A train journey for dozens
CLUJ-NAPOCA, ROMANIA-- His train was pulling into the Bucharest station when the phone rang. Marc Paul, a 24-year-old geology student from Cluj-Napoca, a city of 326.000 people located 324 kilometers to the northwest, was on his way to a massive anti-corruption protest that rocked the Romanian capital earlier this year. His mother Elena was on the line.
“We couldn’t be more proud of the man you’ve become,” the 48-year-old woman said, with voice trembling as she asked her son to pick up where her generation seemed to have failed. “During the revolution, we were exactly your age now. We had at our feet a hurt, recovering world, and above a cloudy sky. We thought that we only had to look up and the sky would become clear. But it was not like that.”
Marc Paul is his parents’ offspring in every possible way. Even from a young age, the thin, big-eyed student proved himself courageous in speaking his mind and fighting against injustice. “He was always fascinated when we discussed our history,” Elena said. Inspired by his parents’ activism during the Romanian Revolution in 1989, he organized a 50-strong group of students to join anti-corruption rallies in the Romanian capital.
With his parents’ words in mind, national colors painted on his face, Marc’s group got off the train and headed for Victory Square chanting “Be afraid, the students raise!”.
The first rays of the sun have found the students still in the Square, in a frenetic and energetic atmosphere. Even though they went without sleep that night and the day was unspeakable cold, the students continued singing and jumping with banners, as if energized by the promise of the new dawn. Crammed into large groups in order to warm up, they kept chanting “Cluj is here since 1989” and “Bucharest, don’t forget!/Cluj is on your side!”.
“We wanted to show that, as just like in 1989 when the students did not sleep, we didn’t sleep either this time,” Marc said.
The need for change
This time, half a million Romanians took to the streets after the government passed a decree to decriminalize corruption involving sums of less than 200,000 lei. Approved overnight on New Year’s Eve and without any input from parliament, the decree would have stopped all investigations for pending corruption offences, freed officials imprisoned for corruption, and blocked further investigations related to those offences from being brought to justice.
“We, the students, have so far participated in protests, even if the world did not know. It was about our future,” said Alexandru, one of the students who traveled with Marc from Cluj-Napoca to Bucharest.
Some 200 thousand students gathered from across Romania to participate in the protests, said Victor Hornicu, professor of contemporary politics at the Faculty of European Studies from Babeș Bolyai University in Cluj. In his view, the number demonstrates a real need for change. “This impressive number of students screams for democracy,” he said. “Those nights, thousands of voices became one in the fight against corruption.”
An adventure inspired by parents
Activism against corruption runs in the Paul family for a long time.
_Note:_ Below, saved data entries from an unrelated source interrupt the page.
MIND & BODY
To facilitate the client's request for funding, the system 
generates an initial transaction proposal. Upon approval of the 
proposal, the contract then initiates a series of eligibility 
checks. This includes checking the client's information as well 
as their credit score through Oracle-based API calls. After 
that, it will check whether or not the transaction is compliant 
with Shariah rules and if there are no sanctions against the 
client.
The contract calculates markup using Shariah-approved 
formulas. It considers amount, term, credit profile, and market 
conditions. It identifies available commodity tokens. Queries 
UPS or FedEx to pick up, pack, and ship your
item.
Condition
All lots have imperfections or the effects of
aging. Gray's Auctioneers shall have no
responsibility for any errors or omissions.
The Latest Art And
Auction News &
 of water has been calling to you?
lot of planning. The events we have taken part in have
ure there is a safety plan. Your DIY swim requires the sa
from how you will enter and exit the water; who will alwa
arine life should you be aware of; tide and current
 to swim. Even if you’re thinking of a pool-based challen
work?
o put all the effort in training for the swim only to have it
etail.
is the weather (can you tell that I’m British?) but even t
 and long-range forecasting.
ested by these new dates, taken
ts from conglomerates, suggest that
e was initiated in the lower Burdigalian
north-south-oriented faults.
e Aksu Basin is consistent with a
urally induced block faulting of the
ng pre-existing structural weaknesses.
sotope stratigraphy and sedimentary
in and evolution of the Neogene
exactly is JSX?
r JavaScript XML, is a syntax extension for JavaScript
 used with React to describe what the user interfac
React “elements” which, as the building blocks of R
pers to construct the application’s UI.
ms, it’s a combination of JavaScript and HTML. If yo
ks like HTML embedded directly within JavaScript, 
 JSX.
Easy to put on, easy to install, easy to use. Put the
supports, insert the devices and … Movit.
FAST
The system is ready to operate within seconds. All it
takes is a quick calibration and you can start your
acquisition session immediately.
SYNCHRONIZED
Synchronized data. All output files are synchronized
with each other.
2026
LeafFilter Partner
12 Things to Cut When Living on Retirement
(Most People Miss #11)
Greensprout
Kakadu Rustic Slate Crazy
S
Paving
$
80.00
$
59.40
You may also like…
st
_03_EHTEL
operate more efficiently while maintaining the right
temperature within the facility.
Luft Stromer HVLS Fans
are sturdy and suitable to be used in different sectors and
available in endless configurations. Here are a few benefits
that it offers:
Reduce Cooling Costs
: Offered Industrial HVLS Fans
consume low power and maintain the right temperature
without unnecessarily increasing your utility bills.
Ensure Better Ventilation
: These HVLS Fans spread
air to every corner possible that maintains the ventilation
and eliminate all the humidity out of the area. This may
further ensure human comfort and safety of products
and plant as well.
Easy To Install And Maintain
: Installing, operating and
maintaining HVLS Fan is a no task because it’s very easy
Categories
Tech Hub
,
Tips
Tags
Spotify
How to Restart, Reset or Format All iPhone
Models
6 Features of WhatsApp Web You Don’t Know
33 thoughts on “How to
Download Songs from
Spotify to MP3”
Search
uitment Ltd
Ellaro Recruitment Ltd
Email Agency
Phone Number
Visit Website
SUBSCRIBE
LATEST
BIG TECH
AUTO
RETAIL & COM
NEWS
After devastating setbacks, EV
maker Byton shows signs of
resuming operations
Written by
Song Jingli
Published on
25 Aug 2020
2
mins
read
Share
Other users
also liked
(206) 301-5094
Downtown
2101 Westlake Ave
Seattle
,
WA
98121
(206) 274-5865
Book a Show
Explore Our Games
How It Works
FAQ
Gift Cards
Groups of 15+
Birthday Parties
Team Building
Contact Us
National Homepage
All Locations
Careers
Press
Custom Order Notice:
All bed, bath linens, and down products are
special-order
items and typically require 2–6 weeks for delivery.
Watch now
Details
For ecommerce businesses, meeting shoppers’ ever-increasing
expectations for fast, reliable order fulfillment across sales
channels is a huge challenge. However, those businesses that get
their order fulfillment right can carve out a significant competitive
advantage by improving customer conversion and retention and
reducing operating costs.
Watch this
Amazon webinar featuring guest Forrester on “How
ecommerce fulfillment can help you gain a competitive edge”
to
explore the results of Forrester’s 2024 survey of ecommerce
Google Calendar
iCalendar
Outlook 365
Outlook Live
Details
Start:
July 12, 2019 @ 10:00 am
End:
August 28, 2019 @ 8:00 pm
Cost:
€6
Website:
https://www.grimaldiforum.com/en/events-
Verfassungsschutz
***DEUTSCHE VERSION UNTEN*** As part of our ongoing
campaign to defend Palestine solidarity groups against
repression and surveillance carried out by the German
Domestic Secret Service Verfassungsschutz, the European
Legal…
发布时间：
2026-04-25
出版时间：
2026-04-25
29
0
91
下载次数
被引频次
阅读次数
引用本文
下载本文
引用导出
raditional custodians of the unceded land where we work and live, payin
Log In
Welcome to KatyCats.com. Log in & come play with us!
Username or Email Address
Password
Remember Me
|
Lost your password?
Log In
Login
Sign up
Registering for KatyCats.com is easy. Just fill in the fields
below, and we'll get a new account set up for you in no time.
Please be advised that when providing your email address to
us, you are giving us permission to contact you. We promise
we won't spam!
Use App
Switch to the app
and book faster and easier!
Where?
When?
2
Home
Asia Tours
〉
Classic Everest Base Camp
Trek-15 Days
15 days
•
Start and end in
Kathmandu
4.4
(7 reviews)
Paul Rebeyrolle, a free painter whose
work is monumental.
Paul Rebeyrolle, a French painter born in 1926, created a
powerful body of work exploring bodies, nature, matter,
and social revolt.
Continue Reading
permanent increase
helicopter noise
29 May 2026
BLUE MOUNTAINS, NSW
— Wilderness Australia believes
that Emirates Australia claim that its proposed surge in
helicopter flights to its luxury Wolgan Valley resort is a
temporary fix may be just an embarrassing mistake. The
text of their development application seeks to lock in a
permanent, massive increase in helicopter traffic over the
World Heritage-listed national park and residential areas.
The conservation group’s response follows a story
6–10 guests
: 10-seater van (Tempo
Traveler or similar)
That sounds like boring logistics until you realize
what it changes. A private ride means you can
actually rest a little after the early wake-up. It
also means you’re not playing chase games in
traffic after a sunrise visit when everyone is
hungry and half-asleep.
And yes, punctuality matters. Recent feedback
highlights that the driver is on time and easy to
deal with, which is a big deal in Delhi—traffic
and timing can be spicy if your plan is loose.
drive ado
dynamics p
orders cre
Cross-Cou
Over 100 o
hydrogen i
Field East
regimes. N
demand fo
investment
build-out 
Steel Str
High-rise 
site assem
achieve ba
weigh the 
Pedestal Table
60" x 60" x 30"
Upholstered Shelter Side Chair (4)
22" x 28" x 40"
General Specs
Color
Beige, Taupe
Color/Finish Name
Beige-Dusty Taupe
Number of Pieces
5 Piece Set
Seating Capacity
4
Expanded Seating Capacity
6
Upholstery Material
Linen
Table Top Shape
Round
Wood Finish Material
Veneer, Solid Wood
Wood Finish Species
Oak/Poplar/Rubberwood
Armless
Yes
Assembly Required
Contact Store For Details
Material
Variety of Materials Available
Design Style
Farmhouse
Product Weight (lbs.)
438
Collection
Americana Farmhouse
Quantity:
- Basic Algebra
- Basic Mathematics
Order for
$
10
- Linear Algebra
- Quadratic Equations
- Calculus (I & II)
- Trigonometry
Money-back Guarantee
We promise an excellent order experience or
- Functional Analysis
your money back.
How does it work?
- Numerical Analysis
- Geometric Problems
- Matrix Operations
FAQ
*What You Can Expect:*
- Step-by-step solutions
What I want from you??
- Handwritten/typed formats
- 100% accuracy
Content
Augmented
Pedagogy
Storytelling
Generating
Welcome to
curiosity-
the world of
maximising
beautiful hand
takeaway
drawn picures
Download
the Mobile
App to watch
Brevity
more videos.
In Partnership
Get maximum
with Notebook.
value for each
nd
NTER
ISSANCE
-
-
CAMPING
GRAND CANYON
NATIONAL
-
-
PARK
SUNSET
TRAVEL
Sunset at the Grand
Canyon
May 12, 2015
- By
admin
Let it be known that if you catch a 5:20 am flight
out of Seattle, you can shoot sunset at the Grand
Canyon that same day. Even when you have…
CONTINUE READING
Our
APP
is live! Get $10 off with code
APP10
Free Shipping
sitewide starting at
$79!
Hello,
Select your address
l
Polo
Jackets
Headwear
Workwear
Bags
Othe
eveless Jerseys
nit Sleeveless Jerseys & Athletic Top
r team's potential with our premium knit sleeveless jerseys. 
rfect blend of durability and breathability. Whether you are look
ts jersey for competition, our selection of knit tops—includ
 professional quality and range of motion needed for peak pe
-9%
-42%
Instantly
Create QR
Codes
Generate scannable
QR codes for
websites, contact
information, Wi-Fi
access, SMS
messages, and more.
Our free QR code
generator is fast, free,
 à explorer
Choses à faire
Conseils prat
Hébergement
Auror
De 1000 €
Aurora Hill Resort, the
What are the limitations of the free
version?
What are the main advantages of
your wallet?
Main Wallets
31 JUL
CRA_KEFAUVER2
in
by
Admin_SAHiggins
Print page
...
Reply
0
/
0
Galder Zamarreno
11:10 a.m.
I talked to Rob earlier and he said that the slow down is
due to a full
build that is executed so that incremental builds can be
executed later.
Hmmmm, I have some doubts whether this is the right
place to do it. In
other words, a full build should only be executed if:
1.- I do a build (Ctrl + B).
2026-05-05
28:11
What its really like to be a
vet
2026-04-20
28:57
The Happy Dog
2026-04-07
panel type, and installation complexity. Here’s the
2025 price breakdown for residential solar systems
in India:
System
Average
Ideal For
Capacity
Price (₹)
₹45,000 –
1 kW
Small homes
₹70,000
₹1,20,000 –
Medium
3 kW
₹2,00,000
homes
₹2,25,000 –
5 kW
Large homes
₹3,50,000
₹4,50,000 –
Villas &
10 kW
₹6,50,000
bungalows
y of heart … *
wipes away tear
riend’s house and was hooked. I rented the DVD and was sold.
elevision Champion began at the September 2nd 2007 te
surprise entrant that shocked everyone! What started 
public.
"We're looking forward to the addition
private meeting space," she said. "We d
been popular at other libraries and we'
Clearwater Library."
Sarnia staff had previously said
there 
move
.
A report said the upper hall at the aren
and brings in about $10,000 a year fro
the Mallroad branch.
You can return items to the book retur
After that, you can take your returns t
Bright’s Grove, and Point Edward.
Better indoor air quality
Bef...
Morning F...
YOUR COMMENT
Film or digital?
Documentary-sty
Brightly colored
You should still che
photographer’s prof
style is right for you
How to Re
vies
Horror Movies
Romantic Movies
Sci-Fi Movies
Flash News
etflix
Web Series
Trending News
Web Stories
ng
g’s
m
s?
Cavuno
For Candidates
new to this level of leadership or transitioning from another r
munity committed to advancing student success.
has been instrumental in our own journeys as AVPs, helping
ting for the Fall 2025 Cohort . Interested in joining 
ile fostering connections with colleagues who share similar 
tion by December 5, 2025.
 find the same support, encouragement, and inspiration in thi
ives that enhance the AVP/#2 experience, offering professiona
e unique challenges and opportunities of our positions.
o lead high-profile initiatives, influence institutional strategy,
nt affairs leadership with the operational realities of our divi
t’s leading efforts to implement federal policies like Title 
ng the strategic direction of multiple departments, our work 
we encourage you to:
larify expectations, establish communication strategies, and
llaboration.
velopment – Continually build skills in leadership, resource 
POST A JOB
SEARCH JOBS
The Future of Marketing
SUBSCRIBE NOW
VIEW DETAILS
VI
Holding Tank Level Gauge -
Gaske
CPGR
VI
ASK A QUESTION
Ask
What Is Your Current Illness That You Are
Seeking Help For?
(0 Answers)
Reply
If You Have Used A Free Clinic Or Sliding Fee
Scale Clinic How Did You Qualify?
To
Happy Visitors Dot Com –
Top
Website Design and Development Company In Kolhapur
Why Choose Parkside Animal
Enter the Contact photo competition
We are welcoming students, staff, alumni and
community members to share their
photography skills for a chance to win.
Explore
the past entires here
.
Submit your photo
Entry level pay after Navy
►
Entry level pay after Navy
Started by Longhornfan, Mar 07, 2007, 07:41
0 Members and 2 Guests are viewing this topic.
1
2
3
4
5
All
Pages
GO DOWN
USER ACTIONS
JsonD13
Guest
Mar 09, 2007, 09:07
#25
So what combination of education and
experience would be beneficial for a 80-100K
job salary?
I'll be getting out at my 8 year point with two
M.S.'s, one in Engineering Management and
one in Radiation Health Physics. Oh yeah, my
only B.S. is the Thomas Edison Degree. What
Elena and Viorel, Marc’s parents, were student leaders during the Romanian Revolution, which led to the death of former head of state, Nicolae Ceaușescu, and the fall of Communism in Romania. The two then secretly organized daily protests in the Union Square in Cluj-Napoca.
Using a complex system of coded messages based on student slang, the two managed to trip the Securitate -the Romanian secret police at that time- into not suspecting their actions. “It was extremely dangerous, of course,” Elena said. According to her husband, they lived in fear all their student life. “We used to walk the streets with our heads down and with our stomachs upside down from the fear,” the 52-year-old man said. Viorel, now a grey-haired truck driver with baggy clothes, said he was interrogated several times by the Securitate, but he was never beaten or imprisoned. “They knew I was up to something but they didn’t have enough proof to charge me,” he said.
Marc’s mother, an accountant for a small construction firm in Cluj, said she doesn’t regret her actions, even though the result was disappointing. “Romania became a democratic country only with the name,” the short-haired elegant woman said. “The descendants of the communists are still running the country and are spreading corruption everywhere.”
However, Marc witnessed another small victory for Romanians. After he attended three nights of protests in Bucharest, the coalition withdrew the controversial executive order as it became clear that they lacked the mandate to implement the law. A day after the decree was scrapped, Marc got on the train to Cluj-Napoca more confident in the Romanian youth than ever before.
Now back to his fourth year at university, the student dreams at continuing his activism in education and social change for youth.
“I want change,” he said. “And we, the youth, are the source of that.”